This past week I turned in a paper for the course I took this summer at Hebrew University. I took the class to help fulfill international requirements for the Master of Public Administration track of my dual degree program. The other track is a Master of Arts in Integrated Global Communication; communications is essential in all things. Taking this course also allowed me to dig in deeper to a cause deeply close to my heart.
Called Conflict Resolution from Theory to Practice: Israel as a Case Study, the class dealt with the psychological impact of living within an intractable conflict. The toll parties pay psychologically is high and the mechanisms at play sadly perpetuate the resistance to finding a way out.

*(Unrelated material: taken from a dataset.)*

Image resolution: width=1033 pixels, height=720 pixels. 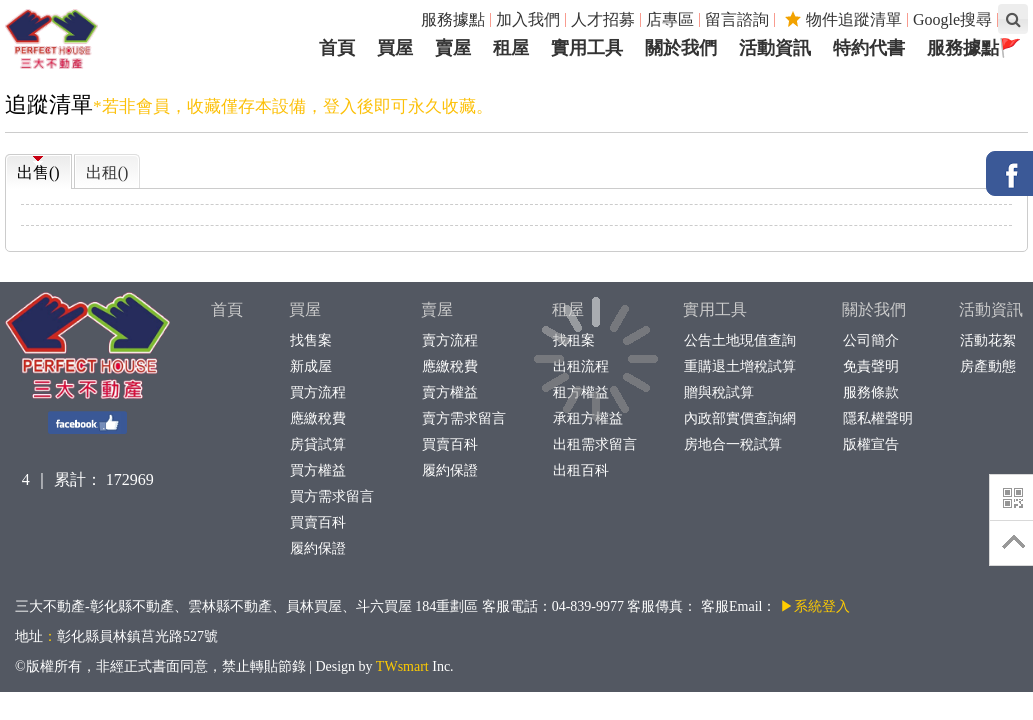 What do you see at coordinates (453, 19) in the screenshot?
I see `服務據點` at bounding box center [453, 19].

But before we could even get to the point of what living with decades of violence and limbo can do to a society, we first learned about conflict resolution and about its psychological components. The reading list included articles specific to the Israeli-Palestinian conflict, but we also learned about what South Africa and Rwanda each had to do in order to prepare themselves to heal their societies.
Psychology plays a part. A big part.
A few of the readings we were assigned that were specific to the Israeli-Palestinian conflict resonated with me a lot. One was called The Interdependence of Israeli and Palestinian National Identities: The Role of the Other in Existential Conflicts, by Herbert Kelman, written in 1999. Not only did the professor’s points about the need each side has for the other side to recognize its identity and how the two parties need to move past a negative interdependence to a positiive one speak to me, but the fact that he had spent decades working with groups of Israelis and Palestinians in workshops meant that he actively tried to effect change.
I also found Sociopsychological Foundations of Intractable Conflicts, written by Daniel Bar-Tal in 2007, to be a very clear and straightforward presentation of the characteristics and challenges of intractable conflicts, as well as of what he calls their infrastructure. There are three parts which both describe the situation adnd perpetuate it. Collective memories – which are not always accurate – and an ethos of conflict both underpin societal beliefs which lock the sides in. The third, what he calls collective emotional orientation, is built mostly on fear, hatred and anger; this too contributes to the difficulty of making the intractable tractable.
Inherent in what both Kelman and Bar-Tal talk about is an interdependence, a cycle, which needs to be broken. For me, Intergroup Reconciliation: Effects of Adversary’s Expressions of Empathy, Responsibility, and Recipients’ Trust, by Arie Nadler and Ido Liviatan from 2006 presented the key to unlocking the deadlock. The authors describe research they did with Israelis and Palestinians and what they found – and this makes so much sense to me – is that three elements have to be present if anything is ever going to change.
Right now, sides are locked into only seeing things from their own viewpoints. What Nadler and Liviatan show is that if one side could hear the other acknowledge and take responsibility for its suffering and if that was accompanied by an expression of empathy and if these sentiments were said in a way that was credible and believable, then dialogue about moving forward could take place. Three very big ifs. But in the absence of any of these three, there is little hope for change.
I interpret all of this as a basic human need to be seen, recognized, validated, cared about.
This made a lot of sense to me. Too often we see sides just talking belligerently from their own perspective, an approach which will never move either one an inch.
I believe there are grassroots peacebuilding groups which understand the concepts of putting themselves in the other’s shoes. But nothing any political leader has said makes me think any of them are even aware of the concepts involved. And so the paper I wrote was about ways to reach those leaders, both Israeli and Palestinian.
This approach made a few assumptions. The first was that they don’t know and that if they did have this critical knowledge, it would change their outlook. The second was that leaders on both sides actually want to change the status quo. To be honest, I know that there are risks in assuming either, but it was the only way to move ahead; pessimism will change nothing.
In some ways, it was an interesting exercise in that the paper was written like a policy paper, which is something my MPA program has introduced me to. These are directed towards policymakers although mine was not. On the other hand, it called for tieing in communication methods and theory, topics which align with my MA in Communications. So it was a nice way to bring the two interests together. Beyond both of these, I know that the paper contained a lot of wishful thinking, and that’s on me.
In my paper, I propose four different ways to get these concepts on the radar of Israeli and Palestinian leaders. I describe the challenges inherent in each. And then I discuss the criteria by which each ought to be judged, before ending with a recommendation of which ones to take on.
What’s next? I don’t know. Try to get it published at some academic conference where no one implements any of the suggestions and it gets no attention? Give it to academics who write on conflict resolution and to peacebuilders so perhaps they get inspired to try one of my proposals? I am open to suggestions (and also happy to share my paper upon request, but do ask you to first read the three articles linked above as I do not devote enough space to the psychology in the paper).
The bottom line is that the only way out of an intractable conflict is for leaders to be courageous enough to try and see the situation from the other side’s perspective. And in order to do that, they may have to understand why it matters. For me, I think it – and so much more in life – really boils down to treating others the way you want to be treated.